= Margo Howard =

American advice columnist (1940–2026)

Margo Howard (née Lederer; March 15, 1940 - July 13, 2026) was an American writer and advice columnist.

==Early life, family and education==
Margo Howard was born in Sioux City, Iowa, to Eppie Lederer (née Esther Pauline Friedman), better known as Ann Landers after her long-time advice column Ask Ann Landers; and Jules Lederer, a businessman and eventually the founder of Budget Rent a Car. She was their only child. Margo was the niece of Eppie's sister Pauline Phillips, and the cousin of Jeanne Phillips (the latter two both better known as Abigail Van Buren and authors of the advice column Dear Abby). Although her mother and aunt were twin sisters, and close in their youth, an intense rivalry developed between them because of their columns. In an echo of that rivalry, Howard and her aunt never got along, and she had public differences with her cousin Jeanne Phillips, who took over the Dear Abby column when her mother died.

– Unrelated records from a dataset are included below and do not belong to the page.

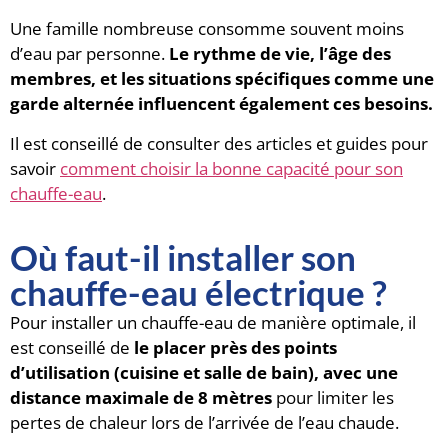
Une famille nombreuse consomme souvent moins
d’eau par personne.
Le rythme de vie, l’âge des
membres, et les situations spécifiques comme une
garde alternée influencent également ces besoins.
Il est conseillé de consulter des articles et guides pour
savoir
comment choisir la bonne capacité pour son
chauffe-eau
.
Où faut-il installer son
chauffe-eau électrique ?
Pour installer un chauffe-eau de manière optimale, il
est conseillé de
le placer près des points
d’utilisation (cuisine et salle de bain), avec une
distance maximale de 8 mètres
pour limiter les
pertes de chaleur lors de l’arrivée de l’eau chaude.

Howard attended Brandeis University but dropped out to marry.

==Career==
After leaving college, she worked at the Chicago Tribune and Chicago Daily News, and wrote for The New Republic, People, The Nation, and Boston Magazine. She wrote a syndicated social commentary column, Margo, in the 1970s.

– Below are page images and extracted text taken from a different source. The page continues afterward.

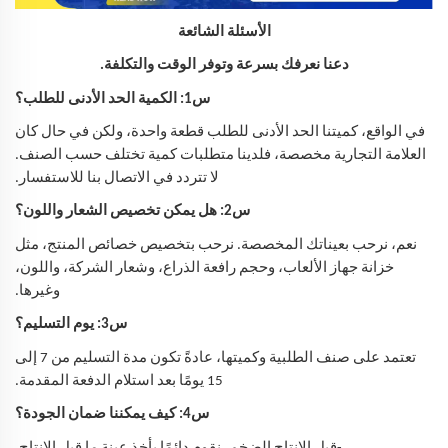
الأسئلة الشائعة
دعنا نعرفك بسرعة وتوفر الوقت والتكلفة.
س1: الكمية الحد الأدنى للطلب؟
في الواقع، كميتنا الحد الأدنى للطلب قطعة واحدة، ولكن في حال كان
العلامة التجارية مخصصة، فلدينا متطلبات كمية تختلف حسب الصنف.
لا تتردد في الاتصال بنا للاستفسار.
س2: هل يمكن تخصيص الشعار واللون؟
نعم، نرحب بعيناتك المخصصة. نرحب بتخصيص خصائص المنتج، مثل
خزانة جهاز الألعاب، وحجم رافعة الذراع، وشعار الشركة، واللون،
وغيرها.
س3: يوم التسليم؟
تعتمد على صنف الطلبية وكميتها، عادةً تكون مدة التسليم من 7 إلى
15 يومًا بعد استلام الدفعة المقدمة.
س4: كيف يمكننا ضمان الجودة؟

For eight years, Howard wrote the Dear Prudence column featured in Slate magazine. Dear Prudence also was featured on National Public Radio and syndicated in more than 200 newspapers. In February 2006, she left the Dear Prudence column, and began writing a Dear Margo column for Yahoo, then for Women on the Web (wowowow.com) through Creators Syndicate. On May 11, 2013, Howard ended the Dear Margo column, announcing that she was retiring from writing on a deadline and saying, "I plan to write long-form pieces as the spirit moves me".

In 2014, Howard published Eat, Drink, and Remarry: Confessions of a Serial Wife, reminisces of her four marriages.

==Personal life and death==
Howard was married four times: first to John Coleman (1962–1967); second to Jules Furth (1971–1976); third to the actor Ken Howard (1977–1991); fourth (and finally) to Ronald Weintraub, a Boston cardiac surgeon. After her divorce from Howard, she retained the surname for professional use.

Howard had three children by Coleman: two daughters, Abra and Andrea, and a son, Adam Coleman Howard, who is an actor and director.

Howard died on July 13, 2026, in Sarasota, Florida.